Copy out, from the entries below, each line holding the string "paire".

##### Given data

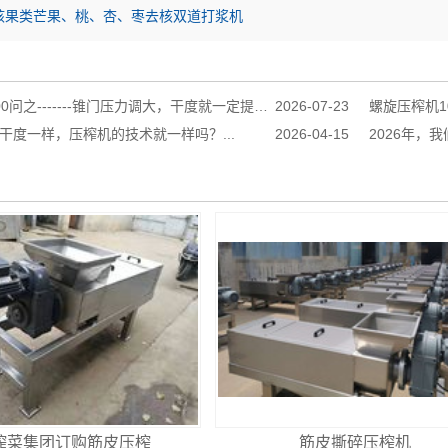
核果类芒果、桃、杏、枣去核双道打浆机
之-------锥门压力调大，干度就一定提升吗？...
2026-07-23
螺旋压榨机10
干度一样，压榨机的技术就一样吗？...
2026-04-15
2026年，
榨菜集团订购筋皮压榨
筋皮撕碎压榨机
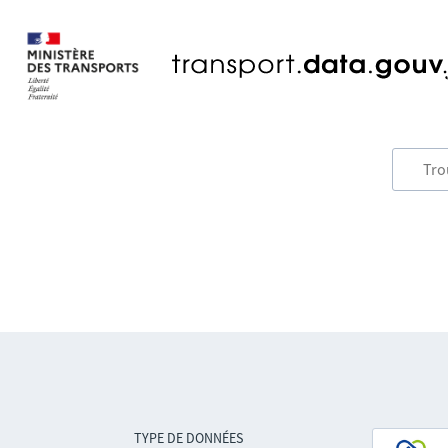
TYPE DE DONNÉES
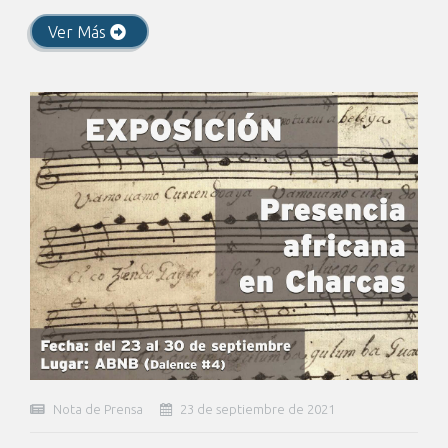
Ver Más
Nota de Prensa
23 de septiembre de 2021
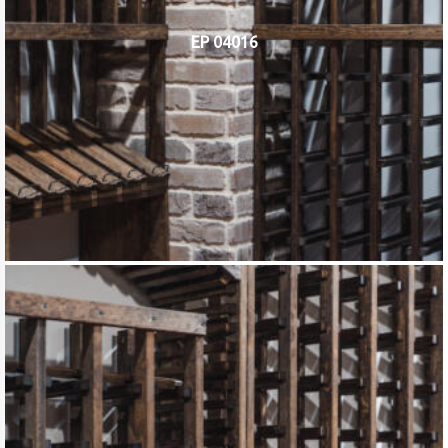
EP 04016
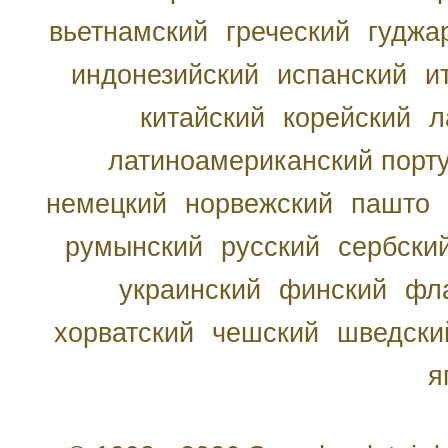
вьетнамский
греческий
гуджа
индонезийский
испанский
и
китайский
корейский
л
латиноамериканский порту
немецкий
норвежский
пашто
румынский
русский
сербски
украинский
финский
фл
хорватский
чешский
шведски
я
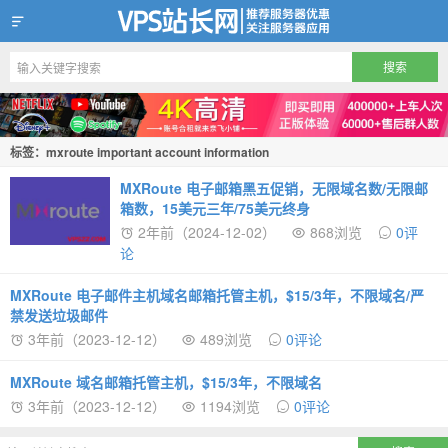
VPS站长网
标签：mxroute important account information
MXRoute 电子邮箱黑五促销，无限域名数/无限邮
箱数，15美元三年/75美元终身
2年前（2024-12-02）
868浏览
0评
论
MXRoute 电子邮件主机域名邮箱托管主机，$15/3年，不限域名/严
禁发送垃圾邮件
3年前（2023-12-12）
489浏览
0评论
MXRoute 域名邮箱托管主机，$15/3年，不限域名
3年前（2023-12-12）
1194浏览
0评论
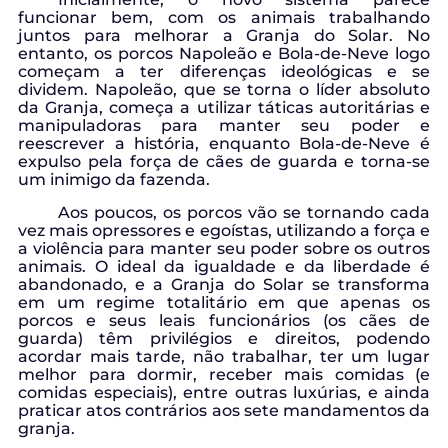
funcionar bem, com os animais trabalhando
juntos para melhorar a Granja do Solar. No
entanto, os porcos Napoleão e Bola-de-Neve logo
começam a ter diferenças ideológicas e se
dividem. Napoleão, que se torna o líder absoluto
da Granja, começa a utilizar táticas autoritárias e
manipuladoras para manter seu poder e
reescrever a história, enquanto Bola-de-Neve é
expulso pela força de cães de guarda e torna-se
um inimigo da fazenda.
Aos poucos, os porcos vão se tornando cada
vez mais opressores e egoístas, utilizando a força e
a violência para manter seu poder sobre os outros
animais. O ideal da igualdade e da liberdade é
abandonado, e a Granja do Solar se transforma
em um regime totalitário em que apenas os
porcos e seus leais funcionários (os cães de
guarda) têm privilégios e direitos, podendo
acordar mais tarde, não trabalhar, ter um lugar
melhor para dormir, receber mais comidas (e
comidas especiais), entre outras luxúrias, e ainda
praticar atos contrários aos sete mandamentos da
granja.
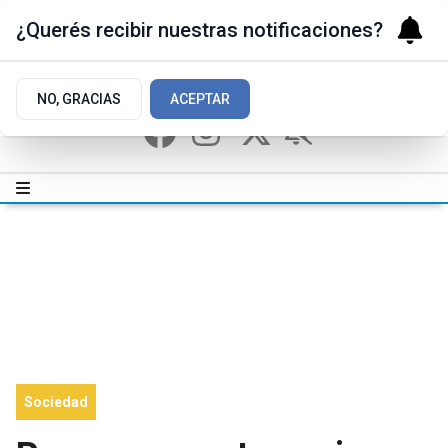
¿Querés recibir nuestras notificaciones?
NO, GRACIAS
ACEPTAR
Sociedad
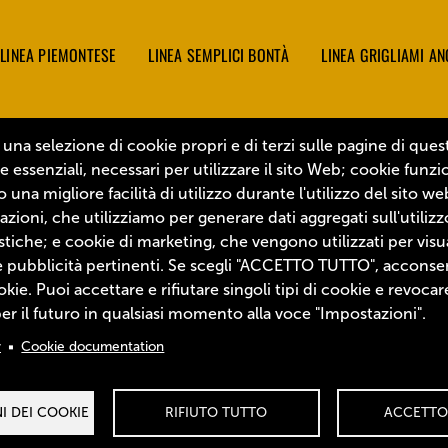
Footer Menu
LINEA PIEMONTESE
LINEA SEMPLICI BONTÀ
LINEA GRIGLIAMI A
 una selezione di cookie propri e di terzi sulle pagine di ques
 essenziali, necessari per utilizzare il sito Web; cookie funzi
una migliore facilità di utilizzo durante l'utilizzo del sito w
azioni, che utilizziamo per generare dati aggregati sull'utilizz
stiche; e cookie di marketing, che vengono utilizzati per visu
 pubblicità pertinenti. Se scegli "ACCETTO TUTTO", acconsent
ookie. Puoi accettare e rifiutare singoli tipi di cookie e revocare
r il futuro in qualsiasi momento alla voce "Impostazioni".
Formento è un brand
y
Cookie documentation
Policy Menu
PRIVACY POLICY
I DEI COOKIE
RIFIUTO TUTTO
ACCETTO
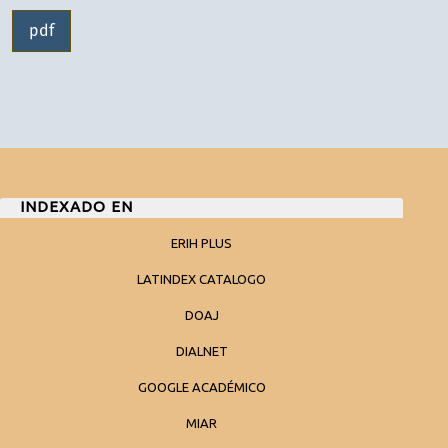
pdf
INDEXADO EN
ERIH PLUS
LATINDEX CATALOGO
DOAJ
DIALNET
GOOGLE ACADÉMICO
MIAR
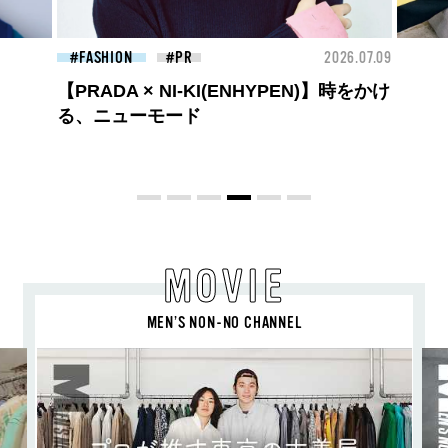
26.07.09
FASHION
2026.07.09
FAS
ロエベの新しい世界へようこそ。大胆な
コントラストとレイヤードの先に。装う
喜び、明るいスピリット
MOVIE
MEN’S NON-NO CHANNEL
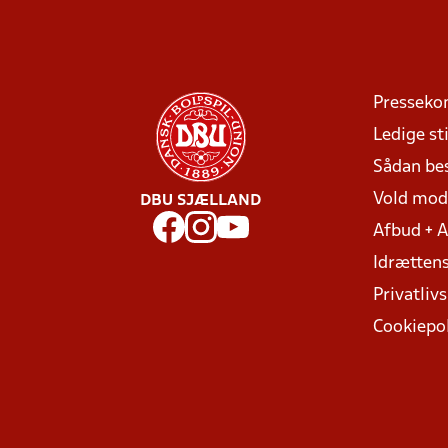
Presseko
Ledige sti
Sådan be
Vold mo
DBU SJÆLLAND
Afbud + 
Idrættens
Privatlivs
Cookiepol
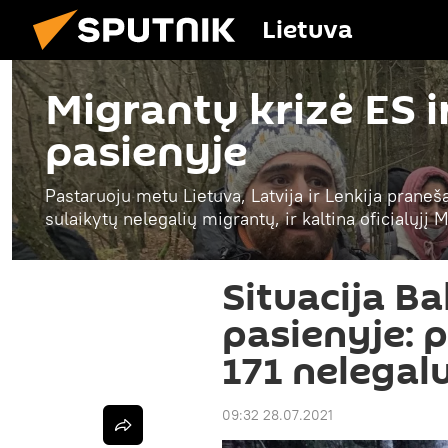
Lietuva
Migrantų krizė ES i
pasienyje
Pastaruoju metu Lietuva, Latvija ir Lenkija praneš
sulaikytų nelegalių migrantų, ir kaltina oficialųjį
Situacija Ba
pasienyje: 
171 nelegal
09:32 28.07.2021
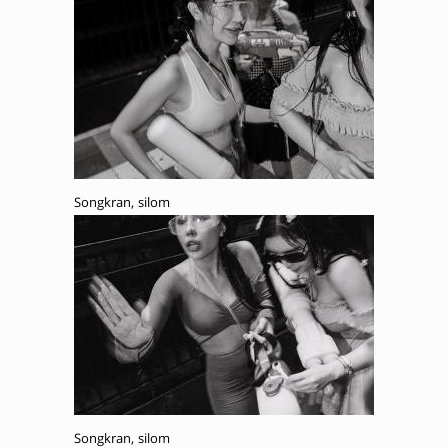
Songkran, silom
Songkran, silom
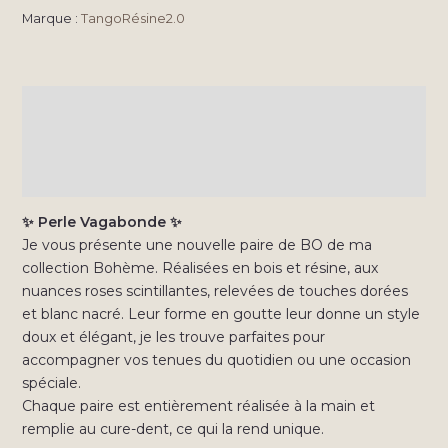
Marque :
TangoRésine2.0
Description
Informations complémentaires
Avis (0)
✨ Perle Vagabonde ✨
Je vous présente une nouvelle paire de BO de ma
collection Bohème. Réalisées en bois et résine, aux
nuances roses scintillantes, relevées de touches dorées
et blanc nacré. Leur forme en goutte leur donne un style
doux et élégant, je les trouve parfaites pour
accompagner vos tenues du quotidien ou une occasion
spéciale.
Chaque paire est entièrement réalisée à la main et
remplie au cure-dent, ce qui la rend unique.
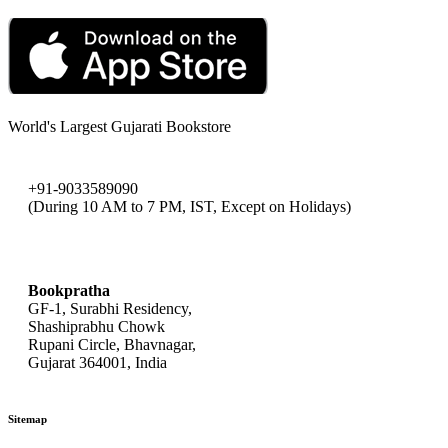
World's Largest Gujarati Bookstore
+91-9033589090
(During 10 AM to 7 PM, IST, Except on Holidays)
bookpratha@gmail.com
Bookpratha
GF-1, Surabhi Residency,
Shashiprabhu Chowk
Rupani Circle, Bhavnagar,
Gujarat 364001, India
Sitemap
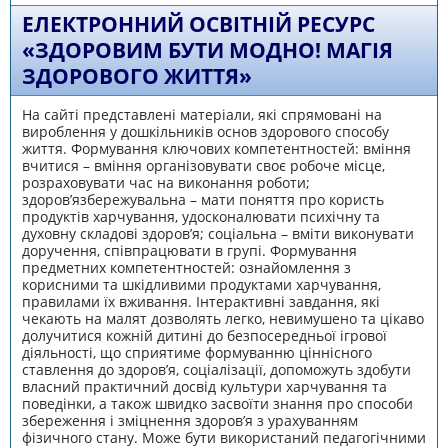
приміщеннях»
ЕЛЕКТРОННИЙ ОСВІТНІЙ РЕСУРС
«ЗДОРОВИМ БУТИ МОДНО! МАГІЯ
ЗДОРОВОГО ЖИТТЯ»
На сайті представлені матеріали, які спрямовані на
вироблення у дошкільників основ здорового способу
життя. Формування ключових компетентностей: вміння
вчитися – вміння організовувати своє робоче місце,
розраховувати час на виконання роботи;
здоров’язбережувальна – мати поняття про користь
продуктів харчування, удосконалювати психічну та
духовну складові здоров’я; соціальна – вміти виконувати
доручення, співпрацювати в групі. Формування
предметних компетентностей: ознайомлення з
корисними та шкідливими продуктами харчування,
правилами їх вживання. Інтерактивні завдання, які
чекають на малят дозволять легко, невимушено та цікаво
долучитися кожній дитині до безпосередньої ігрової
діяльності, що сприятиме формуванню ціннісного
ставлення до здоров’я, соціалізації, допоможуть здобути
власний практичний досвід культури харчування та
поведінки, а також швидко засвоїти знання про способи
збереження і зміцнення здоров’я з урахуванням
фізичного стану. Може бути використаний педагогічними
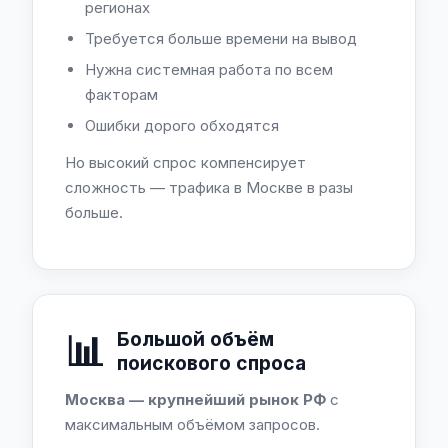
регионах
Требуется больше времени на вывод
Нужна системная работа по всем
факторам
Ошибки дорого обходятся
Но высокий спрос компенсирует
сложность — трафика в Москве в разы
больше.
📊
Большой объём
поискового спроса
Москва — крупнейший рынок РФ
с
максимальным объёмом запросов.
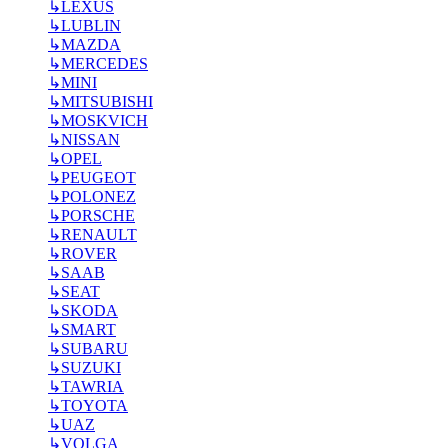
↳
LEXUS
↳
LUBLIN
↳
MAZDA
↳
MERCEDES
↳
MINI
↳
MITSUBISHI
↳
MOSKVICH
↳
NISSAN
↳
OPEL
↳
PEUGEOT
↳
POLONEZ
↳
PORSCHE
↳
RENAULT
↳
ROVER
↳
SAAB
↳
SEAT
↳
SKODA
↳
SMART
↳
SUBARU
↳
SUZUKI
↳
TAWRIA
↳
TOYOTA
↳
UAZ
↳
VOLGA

##########

◆ Task response:
Je vous présente une nouvelle paire de BO de ma
Chaque paire est entièrement réalisée à la main et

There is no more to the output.